The add-on gives you quick, easy access to 100 of its most commonly used icons. Plus, it lets you change the color of the icons — a premium, paid option on the website — for free! If the icons you need aren’t available through the add-on, you can always download and use them from the website (TheNounProject.com) for free (with attribution through a Creative Commons license).
Classroom impact: Students can use icons to create infographics with Google Drawings. Teachers can add icons to their presentations and other materials to make stronger, brain-friendly verbal/visual connections.

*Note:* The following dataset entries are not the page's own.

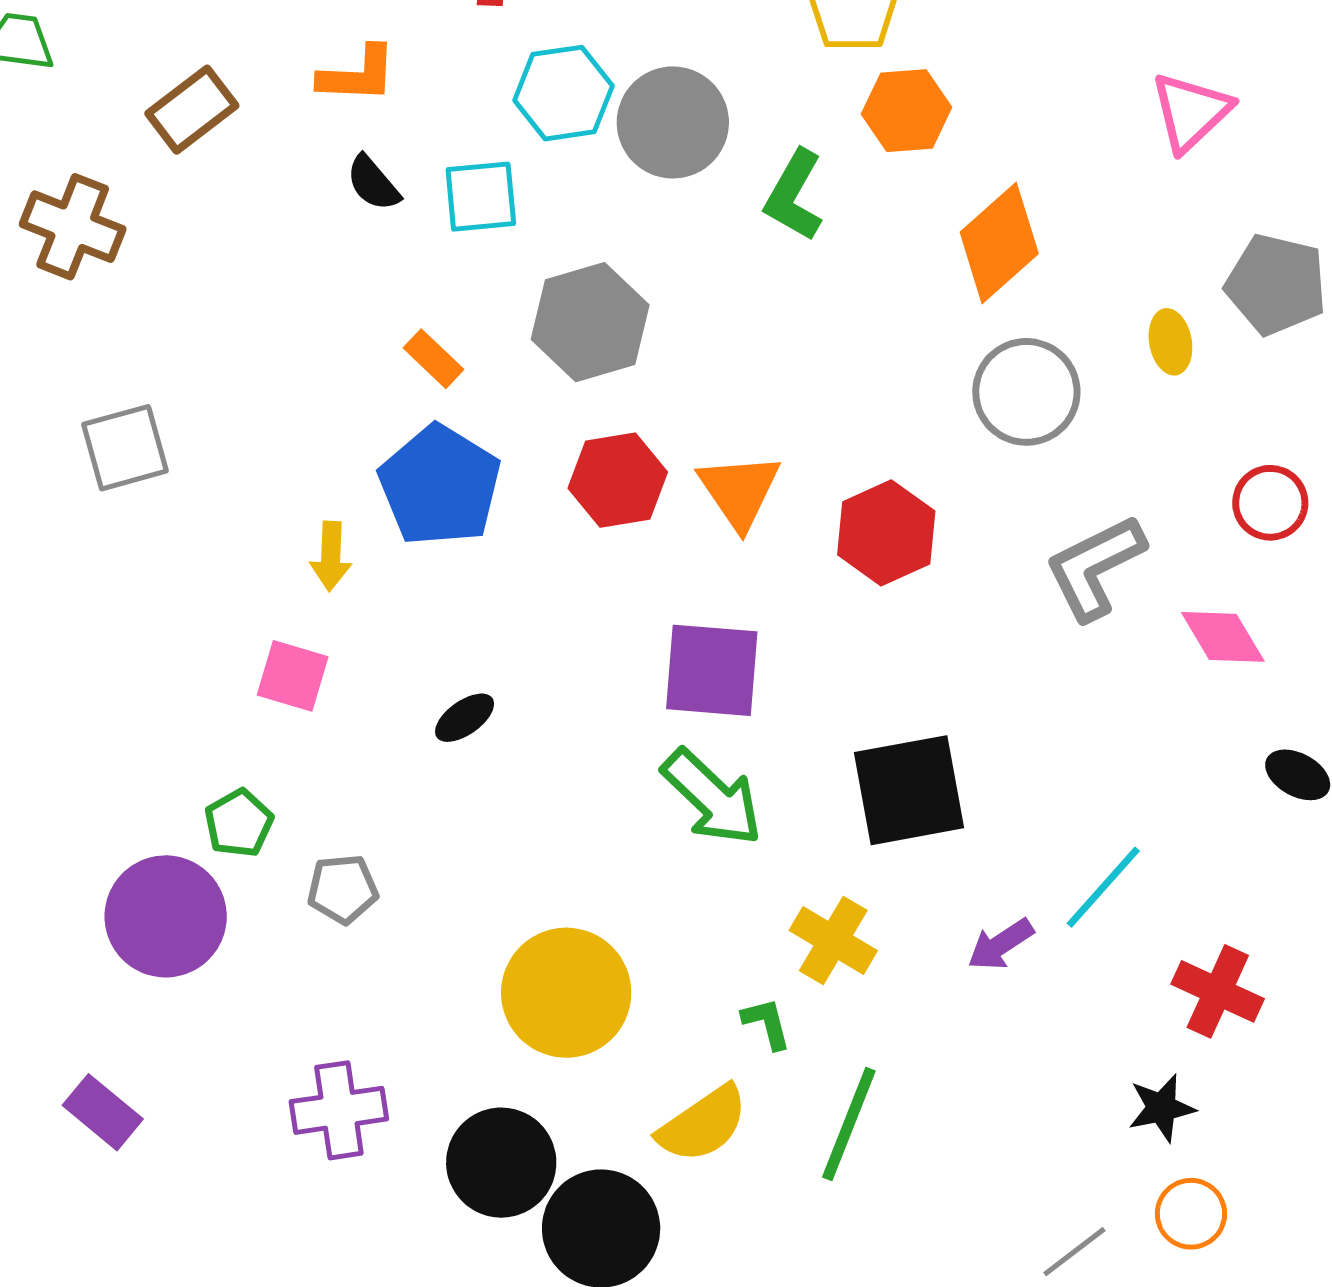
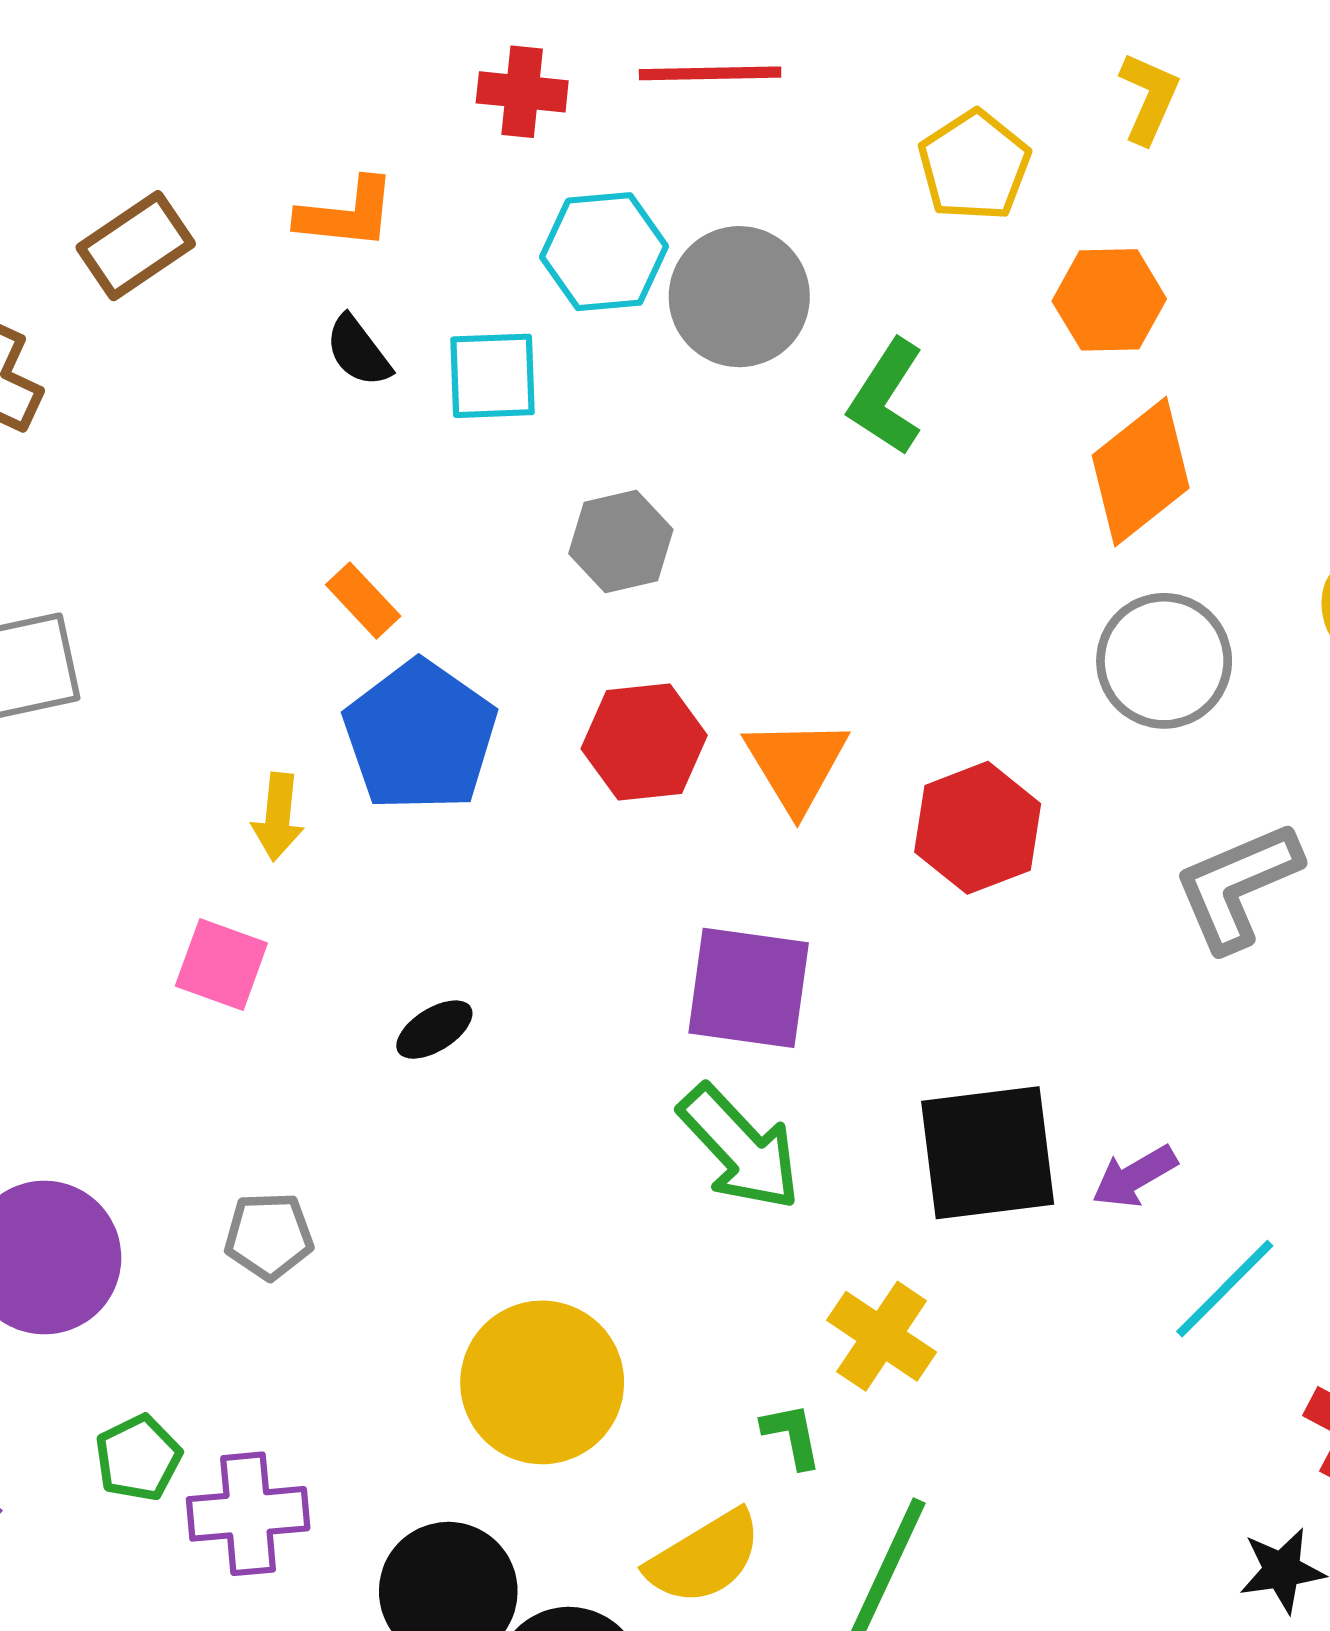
orange hexagon: (907, 111) -> (1109, 300), moved
gray hexagon: (590, 322) -> (621, 541), size x0.7
orange rectangle: (434, 359) -> (363, 600), moved
green pentagon: (239, 823) -> (138, 1458), moved
purple arrow: (1001, 944) -> (1135, 1176), moved

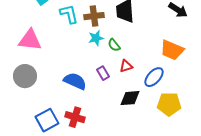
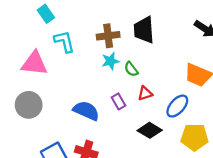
cyan L-shape: (69, 14) -> (64, 42), moved
black diamond: (130, 98) -> (150, 130), turned 35

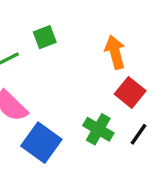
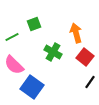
green cross: (98, 129) -> (53, 52), moved

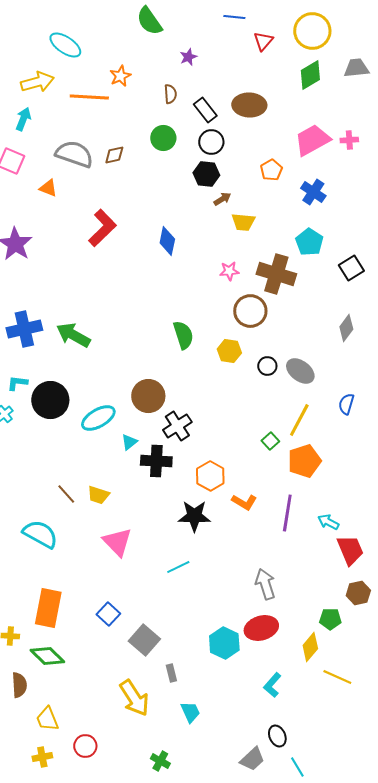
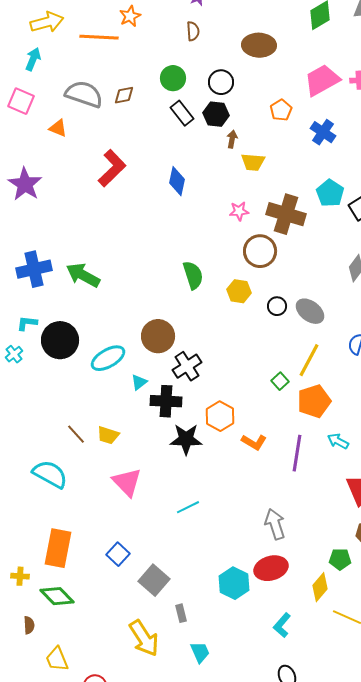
brown semicircle: (170, 94) -> (193, 31), moved
black rectangle: (205, 110) -> (182, 113), moved
brown arrow: (222, 199) -> (232, 139), turned -48
cyan pentagon: (309, 242) -> (330, 193), moved
black star: (194, 516) -> (186, 439), moved
cyan arrow: (328, 522) -> (338, 441), moved
brown semicircle: (19, 685) -> (29, 625), size x0.7

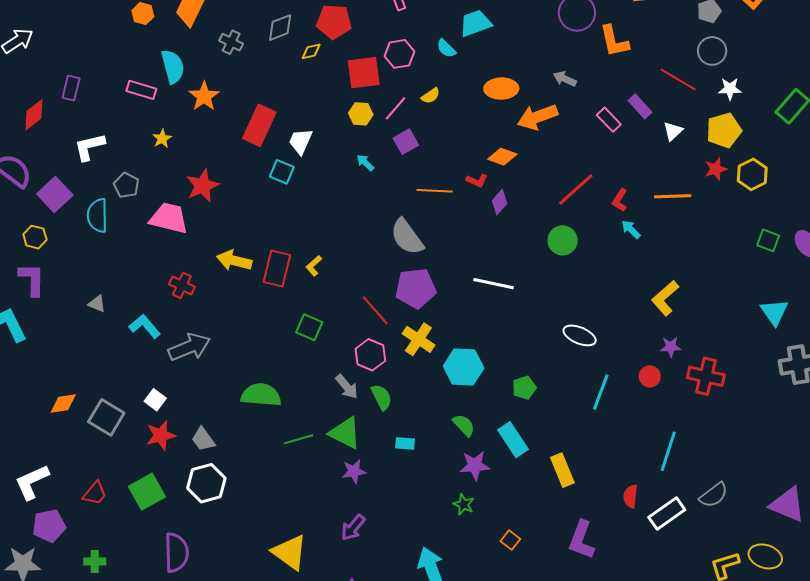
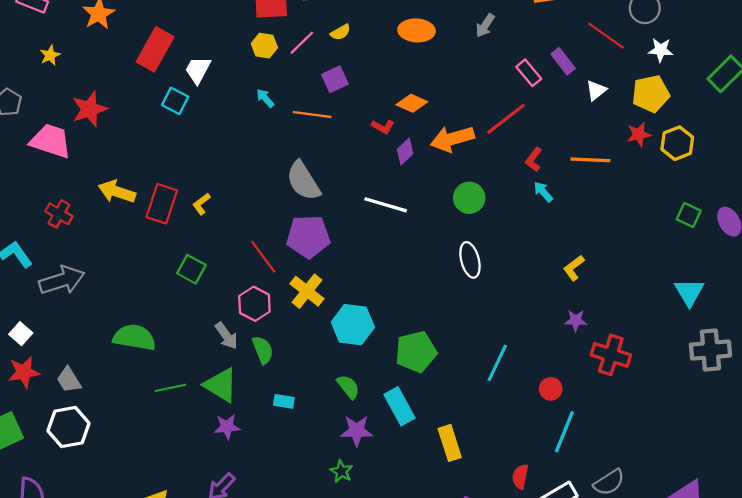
gray arrow: (565, 79) -> (485, 25), turned -85
orange arrow: (537, 117) -> (452, 139), moved
purple square: (406, 142) -> (335, 79), moved
red line: (576, 189) -> (506, 119), moved
orange line: (435, 191) -> (312, 115), moved
white line: (494, 284) -> (386, 205), moved
yellow L-shape: (665, 298) -> (574, 268), size x0.7
white ellipse: (580, 335) -> (470, 260), moved, turned 48
red circle: (650, 376) -> (551, 389), moved
green pentagon: (524, 388) -> (416, 352), size x1.6

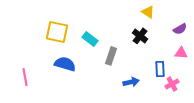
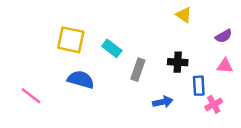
black cross: (140, 36) -> (178, 62), moved, turned -35
pink line: (25, 77) -> (31, 96), turned -42

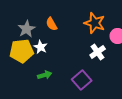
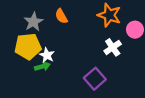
white star: (41, 47) -> (47, 55), moved
green arrow: (45, 75) -> (42, 66), moved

Add royalty-free photos with Unsplash
Unsplash (link to add-on) is an ever-growing database of free-to-use, high-resolution images. Users can browse and download 300,000+ images on the Unsplash website. But now, you can search the database and add images directly from the add-on!
Best of all, you don’t have to worry about copyright or licensing with Unsplash photos. They’re totally free “by the world’s most generous community of photographers,” according to the Unsplash website.
Use the search bar to search Unsplash in the add-on. Click the image you want and it’s instantly added to your slide.
Classroom impact: Students can illustrate presentations they do for class with Unsplash photos. (So can teachers!) Unsplash photos can illustrate stories students write slide by slide in Google Slides.
Get everyone learning with interactive Pear Deck slides
I am late to the game on Pear Deck (link to add-on), but because of the add-on, I’ve taken a closer look at it. And I’m AMAZED at what I see!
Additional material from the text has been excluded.